Had I not been naive,

Had I not been a sloth,

Had I not been weak,

... then they might be still breathing and my grandfather might be still admirably looking.

I shifted two years earlier than normal werewolves.

Everyone was in awe and held me special. Great expectations were compiling like pages of a book along with it.

It got to my head—

... the attention,

... the admiration,

... the love and everything in my favor.

I didn't even take seriously all my trainings and lessons.

Why should I?

When just a word of me, everyone below me obeys.

But then, a tragedy happened where I failed to protect the people who gave me life.

I am a failure, especially in my grandfather's sight; where he won't even look me in the eyes.

So I'd been training hard since then and doing everything to at least make up and atone for it.

It is also my way to make peace with myself but I know deep within me, it's just an excuse for me to feel better when the truth is— guilt is eating me away.

But I did it anyway, trainings and all.

Slacking off has no more room in me. I dedicated myself to becoming strong that I forget to live a life.

Well I'm living my life but not the life Claire, Ma and Pa is trying to make me live.

'the life most of werewolves my age'

As for them, I have become a living machine.

'Am I?'

But I'm living a life in a way I could atone for my sins.

'yeah'

'a life—'

A life of guilt.

[********]

I woke up with the sun already gone down. I showered and changed before going downstairs to eat my dinner but then as I opened the door, the deep, sweet and rich floral scent of lilac invaded my senses.
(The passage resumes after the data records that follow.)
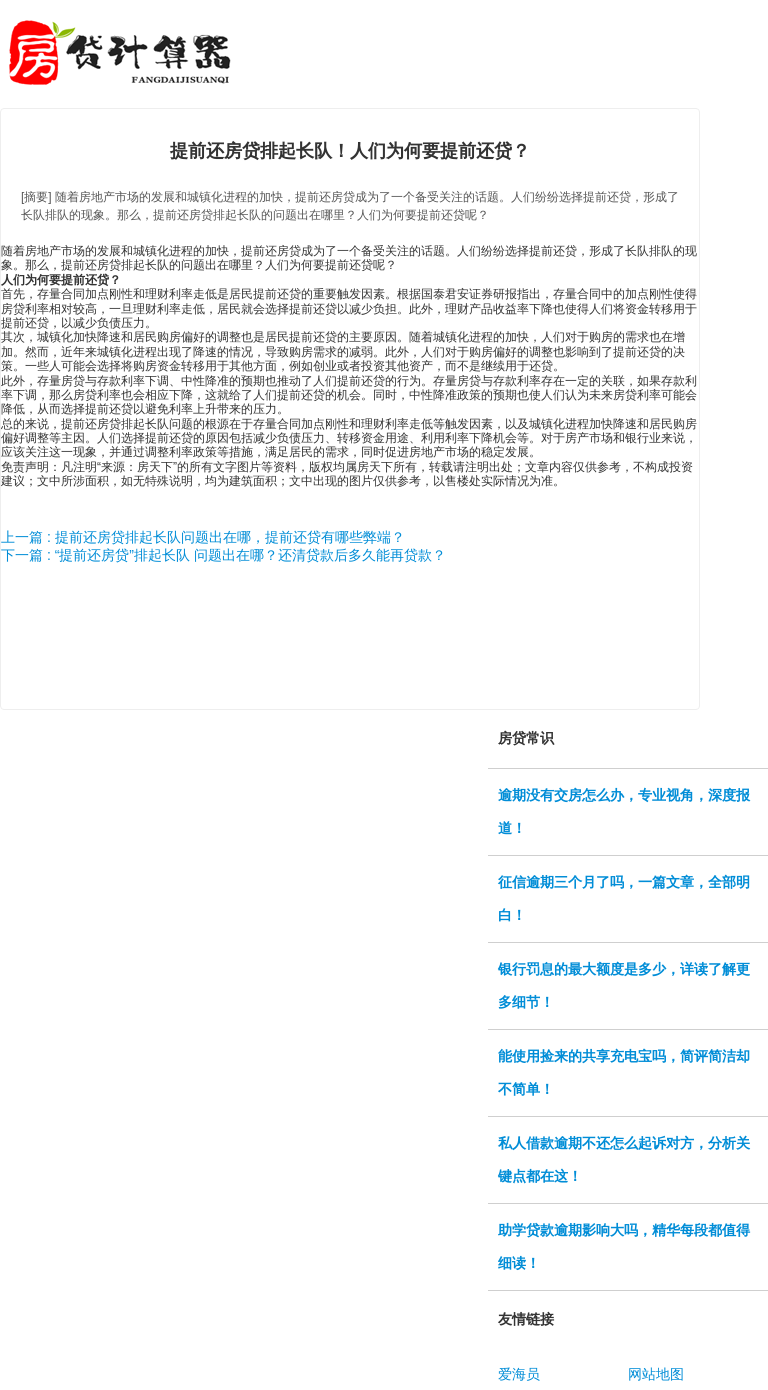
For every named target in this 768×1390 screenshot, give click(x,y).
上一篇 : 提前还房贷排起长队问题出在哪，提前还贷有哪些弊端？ (203, 537)
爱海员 (519, 1374)
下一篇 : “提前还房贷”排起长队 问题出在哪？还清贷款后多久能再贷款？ (223, 555)
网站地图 (656, 1374)
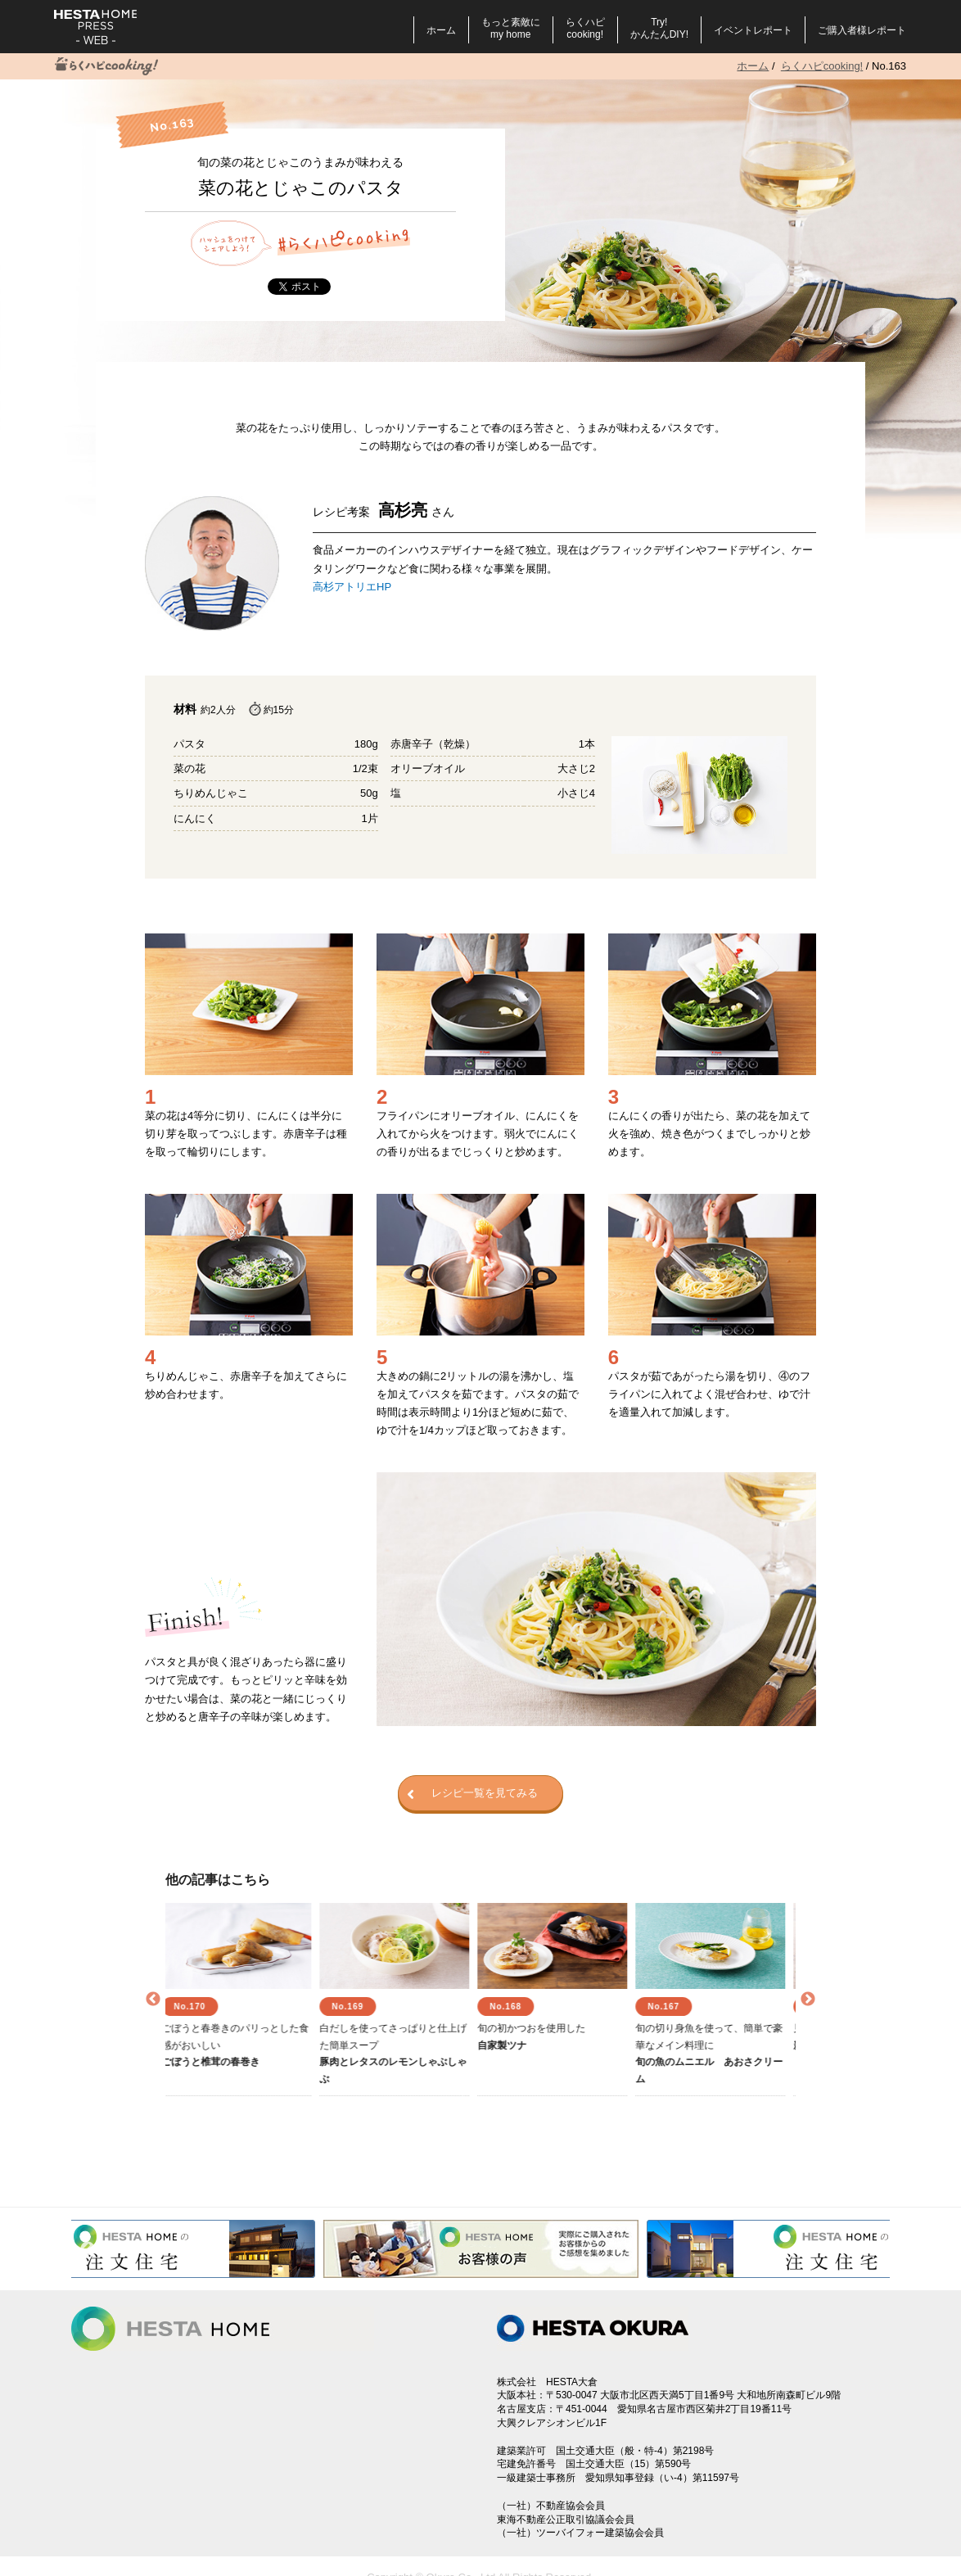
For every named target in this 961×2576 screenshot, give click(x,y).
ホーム (441, 30)
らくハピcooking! (585, 28)
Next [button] (808, 1999)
I groaned while my wolf, Reika howled in excitement.

I hovered down behind the railing before taking a step on the staircase.

'ugh'

There she was — my mate, beaming her perfectly aligned teeth and looking at me with her shimmering eyes.

"Why are you here?" I sternly asked as I reached the bottom step.

"I have come to talk— properly," she answered with a smile reaching from ear to ear.

'ugh'

Can't she sense I'm not so welcoming?

"By the way, you are alluring."

'eh?'

My brows furrowed but before I could speak, she cut me off.

"And you smell like a blossoming jasmine."

'goddess'

My wolf sung in joy and my stomach flipped.

'yeah'

It flipped.

'duh'

~And you smell like lilac that blooms in late spring~ Reika uttered, good thing it was just through our link.

I growled at her.

'gosh'

Looking at my mate, I chewed the inside of my cheek as an uncontrollable smile started to creep.

"I don't want a mate," I said trying to sound cold and my mate just smiled like what the—

Can't she understand that it's the same as saying I reject her?

"Your mind tells so but your heart says otherwise," she winked in confidence.

'huh'

"And how —"

"The bond baby," and there she cut me off again.

'ugh'

'wait— what?'

I glared at her, "Baby?"

She covered her mouth with her palm in a comical way, "Oh, you don't like it?"

"Then—"

"Sweety?"

"Honey?"

"Love?"

'oh my goddess'

I opened my mouth to speak but no words came out.

I can't believe her oozing confidence and looking at her eyes, they were sparkling in overflowing humor.

'ugh'

I groaned and head my way to the kitchen, leaving her in the living room.

"I'll see you tomorrow—" she called.

"... my sweety, honey, love" she added playfully then laughed with a grin on.

'ugh'

"Go away!" I yelled from the kitchen.

'goddess'

'I can't believe the girl'

And while I was groaning in frustration, my Ma and Pa just smiled in amusement on the side.